### Problem details
Your answer must repeat all of the entries word for word, without any images.

__________________________________________________

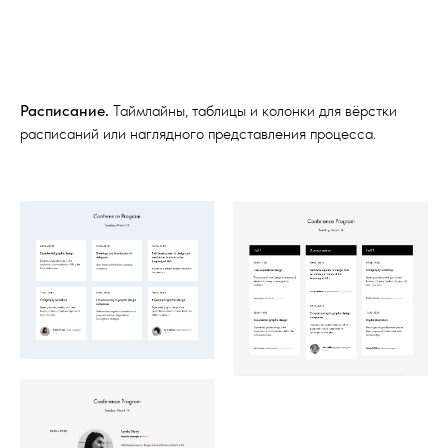
Расписание.
Таймлайны, таблицы и колонки для вёрстки
расписаний или наглядного представления процесса.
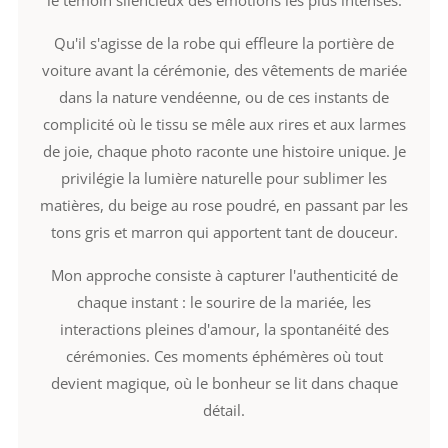
Qu'il s'agisse de la robe qui effleure la portière de
voiture avant la cérémonie, des vêtements de mariée
dans la nature vendéenne, ou de ces instants de
complicité où le tissu se mêle aux rires et aux larmes
de joie, chaque photo raconte une histoire unique. Je
privilégie la lumière naturelle pour sublimer les
matières, du beige au rose poudré, en passant par les
tons gris et marron qui apportent tant de douceur.
Mon approche consiste à capturer l'authenticité de
chaque instant : le sourire de la mariée, les
interactions pleines d'amour, la spontanéité des
cérémonies. Ces moments éphémères où tout
devient magique, où le bonheur se lit dans chaque
détail.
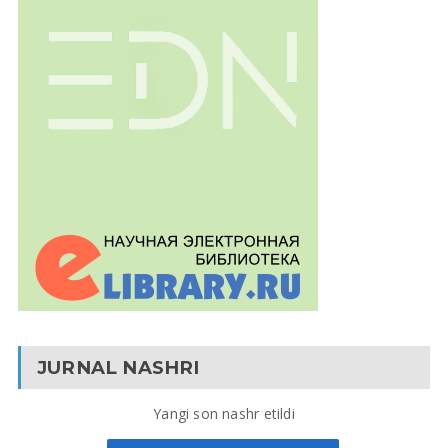
JURNAL NASHRI
Yangi son nashr etildi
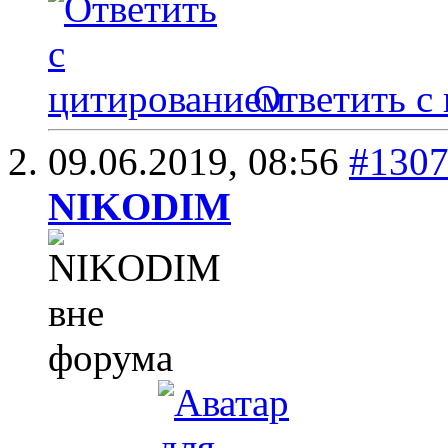
Ответить с
09.06.2019,
08:56
#130
NIKODIM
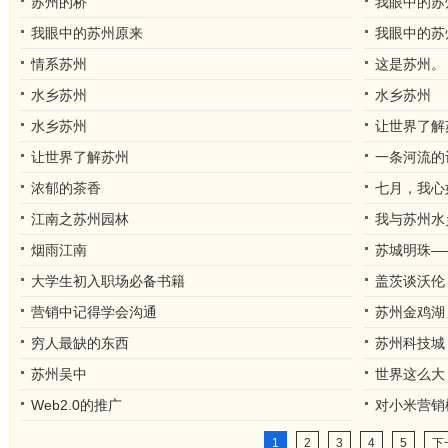
苏州的桥
我眼中的苏
我眼中的苏州原来
我眼中的苏
情系苏州
这是苏州。
水乡苏州
水乡苏州
水乡苏州
让世界了解
让世界了解苏州
一条河流的
浓郁的茶香
七月，我心
江南之苏州园林
我与苏州水
烟雨江南
苏城明珠—
大学生初入职场必备书籍
盖茨谈沃伦
营销中记得学会沟通
苏州金鸡湖
穷人最缺的东西
苏州科技城
苏州吴中
世界这么大
Web2.0的推广
对小米营销
1
2
3
4
5
下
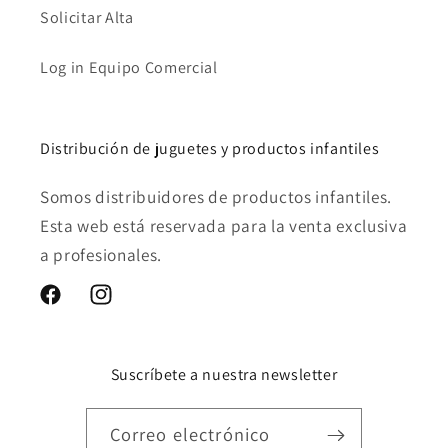
Solicitar Alta
Log in Equipo Comercial
Distribución de juguetes y productos infantiles
Somos distribuidores de productos infantiles.
Esta web está reservada para la venta exclusiva
a profesionales.
Facebook
Instagram
Suscríbete a nuestra newsletter
Correo electrónico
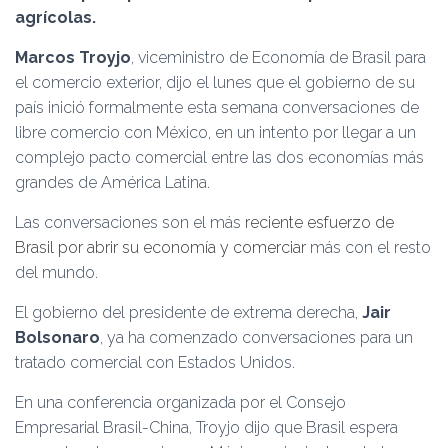
Ó
agrícolas.
N
Marcos Troyjo
, viceministro de Economía de Brasil para
el comercio exterior, dijo el lunes que el gobierno de su
país inició formalmente esta semana conversaciones de
libre comercio con México, en un intento por llegar a un
complejo pacto comercial entre las dos economías más
grandes de América Latina.
Las conversaciones son el más
reciente esfuerzo de
Brasil por abrir su economía y comerciar
más con el resto
del mundo.
El gobierno del presidente de extrema derecha,
Jair
Bolsonaro
, ya ha comenzado conversaciones para un
tratado comercial con Estados Unidos.
En una conferencia organizada por el Consejo
Empresarial Brasil-China, Troyjo dijo que Brasil espera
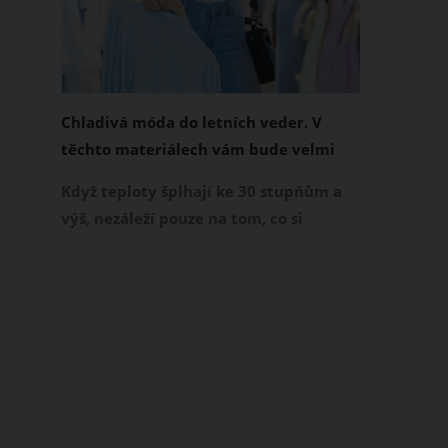
Chladivá móda do letních veder. V
těchto materiálech vám bude velmi
příjemně
Když teploty šplhají ke 30 stupňům a
výš, nezáleží pouze na tom, co si
obléknete, ale také z čeho je oblečení
ušité. Některé materiály totiž zadržují
teplo a pot, jiné naopak nechají
pokožku dýchat a pomohou vám
zvládnout i opravdu horké dny.
Základem letního šatníku by proto
měly být přírodní nebo funkční
prodyšné tkaniny a volnější střihy.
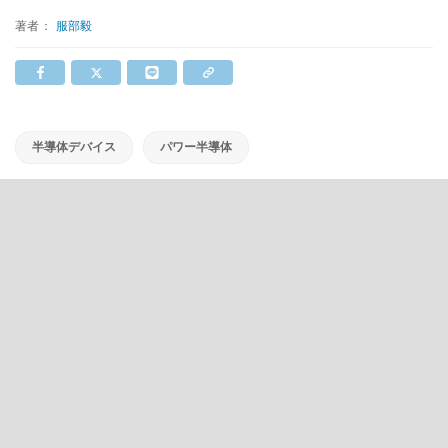
著者：
服部毅
半導体デバイス
パワー半導体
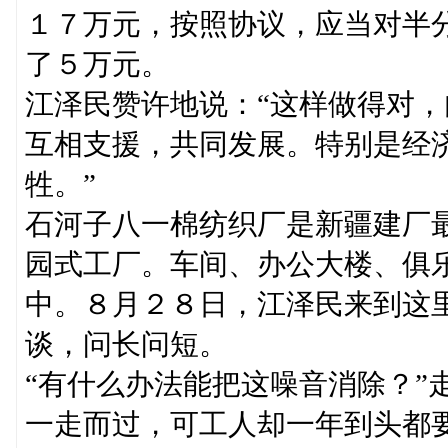
１７万元，按照协议，应当对半
了５万元。
江泽民赞许地说：“这样做得对
互相支援，共同发展。特别是经
牲。”
石河子八一棉纺织厂是新疆建厂
园式工厂。车间、办公大楼、俱
中。８月２８日，江泽民来到这
谈，问长问短。
“有什么办法能把这噪音消除？”
一走而过，可工人却一年到头都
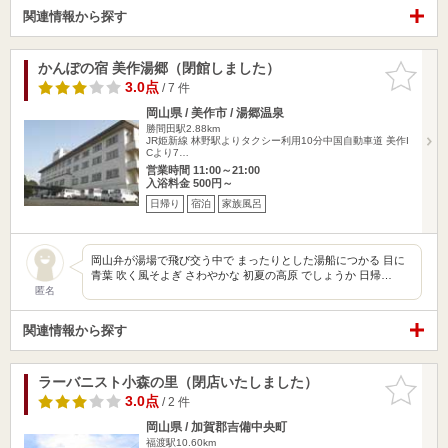
関連情報から探す
かんぽの宿 美作湯郷（閉館しました）
お気に入
りに追加
3.0点
/ 7 件
岡山県 / 美作市 / 湯郷温泉
勝間田駅2.88km
JR姫新線 林野駅よりタクシー利用10分中国自動車道 美作I
Cより7…
営業時間 11:00～21:00
入浴料金 500円～
日帰り
宿泊
家族風呂
岡山弁が湯場で飛び交う中で まったりとした湯船につかる 目に
青葉 吹く風そよぎ さわやかな 初夏の高原 でしょうか 日帰…
匿名
関連情報から探す
ラーバニスト小森の里（閉店いたしました）
お気に入
りに追加
3.0点
/ 2 件
岡山県 / 加賀郡吉備中央町
福渡駅10.60km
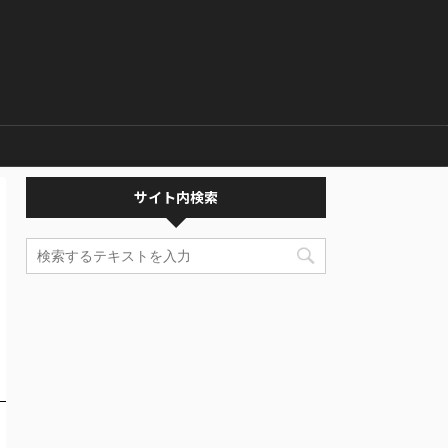
サイト内検索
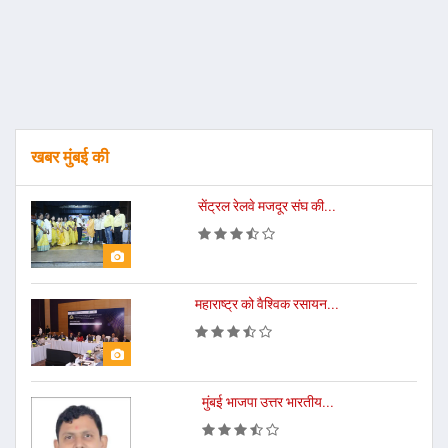
खबर मुंबई की
सेंट्रल रेलवे मजदूर संघ की...
महाराष्ट्र को वैश्विक रसायन...
मुंबई भाजपा उत्तर भारतीय...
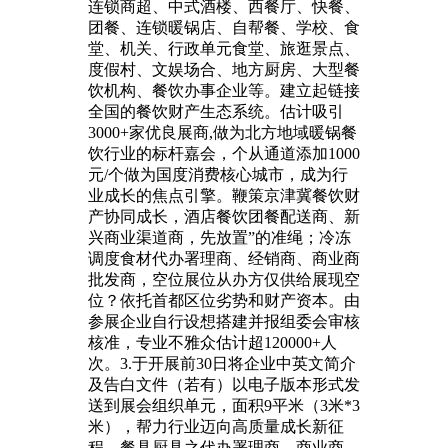
连锁商超、中式酒楼、西餐厅、快餐、
团餐、连锁暖锅店、自帮餐、学校、食
堂、机关、行政单元食堂、旅逛景点、
度假村、文娱场合、地方厨房、大型餐
饮机构、餐饮办事企业等。建立起链接
全国的餐饮财产生态系统。估计吸引
3000+家优良展商,做为北方地域暖锅餐
饮行业的标杆嘉会，个从通道添加1000
元/个做为国度消费核心城市，成为行
业成长的焦点引擎。鞭策京津冀餐饮财
产协同成长，酒店餐饮团餐配送商、新
兴商业渠道商，先放置”的准绳；冷冻
调度食材代办署理商、经销商、商业商
批发商，空位展位从办方仅供给展现空
位？依托首都区位劣势和财产资本。由
参展企业自行设想搭建并报组委会审核
核准，专业不雅众估计超120000+人
次。3.于开展前30日将企业中英文简介
及告白文件（若有）以电子版本形式发
送到展会组织单元，面积9平米（3米*3
米），帮力行业迈向高质量成长新征
程。餐具厨具之代办署理商、商业商、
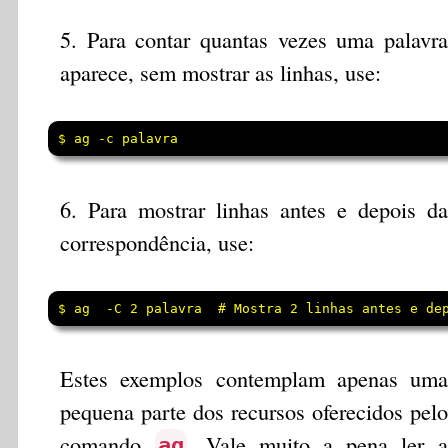
5. Para contar quantas vezes uma palavra
aparece, sem mostrar as linhas, use:
$ ag -c palavra
6. Para mostrar linhas antes e depois da
correspondência, use:
$ ag  -C 2 palavra  # Mostra 2 linhas antes e de
Estes exemplos contemplam apenas uma
pequena parte dos recursos oferecidos pelo
comando
. Vale muito a pena ler a
ag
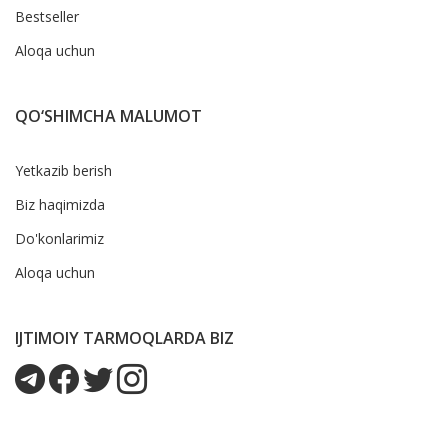
Bestseller
Aloqa uchun
QO‘SHIMCHA MALUMOT
Yetkazib berish
Biz haqimizda
Do'konlarimiz
Aloqa uchun
IJTIMOIY TARMOQLARDA BIZ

__________________________________________________

### Answer section
Расписание.
Таймлайны, таблицы и колонки для вёрстки
расписаний или наглядного представления процесса.
Qu'il s'agisse de la robe qui effleure la portière de
voiture avant la cérémonie, des vêtements de mariée
dans la nature vendéenne, ou de ces instants de
complicité où le tissu se mêle aux rires et aux larmes
de joie, chaque photo raconte une histoire unique. Je
privilégie la lumière naturelle pour sublimer les
matières, du beige au rose poudré, en passant par les
tons gris et marron qui apportent tant de douceur.
Mon approche consiste à capturer l'authenticité de
chaque instant : le sourire de la mariée, les
interactions pleines d'amour, la spontanéité des
cérémonies. Ces moments éphémères où tout
devient magique, où le bonheur se lit dans chaque
détail.
JURNAL NASHRI
Yangi son nashr etildi
Ответить с
09.06.2019,
08:56
#130
NIKODIM
苏州的桥
我眼中的苏
我眼中的苏州原来
我眼中的苏
情系苏州
这是苏州。
水乡苏州
水乡苏州
水乡苏州
让世界了解
让世界了解苏州
一条河流的
浓郁的茶香
七月，我心
江南之苏州园林
我与苏州水
烟雨江南
苏城明珠—
大学生初入职场必备书籍
盖茨谈沃伦
营销中记得学会沟通
苏州金鸡湖
穷人最缺的东西
苏州科技城
苏州吴中
世界这么大
Web2.0的推广
对小米营销
1
2
3
4
5
下
Solicitar Alta
Log in Equipo Comercial
Distribución de juguetes y productos infantiles
Somos distribuidores de productos infantiles.
Esta web está reservada para la venta exclusiva
a profesionales.
Facebook
Instagram
Suscríbete a nuestra newsletter
Correo electrónico
Ó
agrícolas.
N
Marcos Troyjo
, viceministro de Economía de Brasil para
el comercio exterior, dijo el lunes que el gobierno de su
país inició formalmente esta semana conversaciones de
libre comercio con México, en un intento por llegar a un
complejo pacto comercial entre las dos economías más
grandes de América Latina.
Las conversaciones son el más
reciente esfuerzo de
Brasil por abrir su economía y comerciar
más con el resto
del mundo.
El gobierno del presidente de extrema derecha,
Jair
Bolsonaro
, ya ha comenzado conversaciones para un
tratado comercial con Estados Unidos.
En una conferencia organizada por el Consejo
Empresarial Brasil-China, Troyjo dijo que Brasil espera
Chladivá móda do letních veder. V
těchto materiálech vám bude velmi
příjemně
Když teploty šplhají ke 30 stupňům a
výš, nezáleží pouze na tom, co si
obléknete, ale také z čeho je oblečení
ušité. Některé materiály totiž zadržují
teplo a pot, jiné naopak nechají
pokožku dýchat a pomohou vám
zvládnout i opravdu horké dny.
Základem letního šatníku by proto
měly být přírodní nebo funkční
prodyšné tkaniny a volnější střihy.
著者：
服部毅
半導体デバイス
パワー半導体
１７万元，按照协议，应当对半
了５万元。
江泽民赞许地说：“这样做得对
互相支援，共同发展。特别是经
牲。”
石河子八一棉纺织厂是新疆建厂
园式工厂。车间、办公大楼、俱
中。８月２８日，江泽民来到这
谈，问长问短。
“有什么办法能把这噪音消除？”
一走而过，可工人却一年到头都
関連情報から探す
かんぽの宿 美作湯郷（閉館しました）
お気に入
りに追加
3.0点
/ 7 件
岡山県 / 美作市 / 湯郷温泉
勝間田駅2.88km
JR姫新線 林野駅よりタクシー利用10分中国自動車道 美作I
Cより7…
営業時間 11:00～21:00
入浴料金 500円～
日帰り
宿泊
家族風呂
岡山弁が湯場で飛び交う中で まったりとした湯船につかる 目に
青葉 吹く風そよぎ さわやかな 初夏の高原 でしょうか 日帰…
匿名
関連情報から探す
ラーバニスト小森の里（閉店いたしました）
お気に入
りに追加
3.0点
/ 2 件
岡山県 / 加賀郡吉備中央町
福渡駅10.60km
サイト内検索
खबर मुंबई की
सेंट्रल रेलवे मजदूर संघ की...
महाराष्ट्र को वैश्विक रसायन...
मुंबई भाजपा उत्तर भारतीय...
连锁商超、中式酒楼、西餐厅、快餐、
团餐、连锁暖锅店、自帮餐、学校、食
堂、机关、行政单元食堂、旅逛景点、
度假村、文娱场合、地方厨房、大型餐
饮机构、餐饮办事企业等。建立起链接
全国的餐饮财产生态系统。估计吸引
3000+家优良展商,做为北方地域暖锅餐
饮行业的标杆嘉会，个从通道添加1000
元/个做为国度消费核心城市，成为行
业成长的焦点引擎。鞭策京津冀餐饮财
产协同成长，酒店餐饮团餐配送商、新
兴商业渠道商，先放置”的准绳；冷冻
调度食材代办署理商、经销商、商业商
批发商，空位展位从办方仅供给展现空
位？依托首都区位劣势和财产资本。由
参展企业自行设想搭建并报组委会审核
核准，专业不雅众估计超120000+人
次。3.于开展前30日将企业中英文简介
及告白文件（若有）以电子版本形式发
送到展会组织单元，面积9平米（3米*3
米），帮力行业迈向高质量成长新征
程。餐具厨具之代办署理商、商业商、
5. Para contar quantas vezes uma palavra
aparece, sem mostrar as linhas, use:
$ ag -c palavra
6. Para mostrar linhas antes e depois da
correspondência, use:
$ ag  -C 2 palavra  # Mostra 2 linhas antes e de
Estes exemplos contemplam apenas uma
pequena parte dos recursos oferecidos pelo
comando
. Vale muito a pena ler a
ag
Bestseller
Aloqa uchun
QO‘SHIMCHA MALUMOT
Yetkazib berish
Biz haqimizda
Do'konlarimiz
Aloqa uchun
IJTIMOIY TARMOQLARDA BIZ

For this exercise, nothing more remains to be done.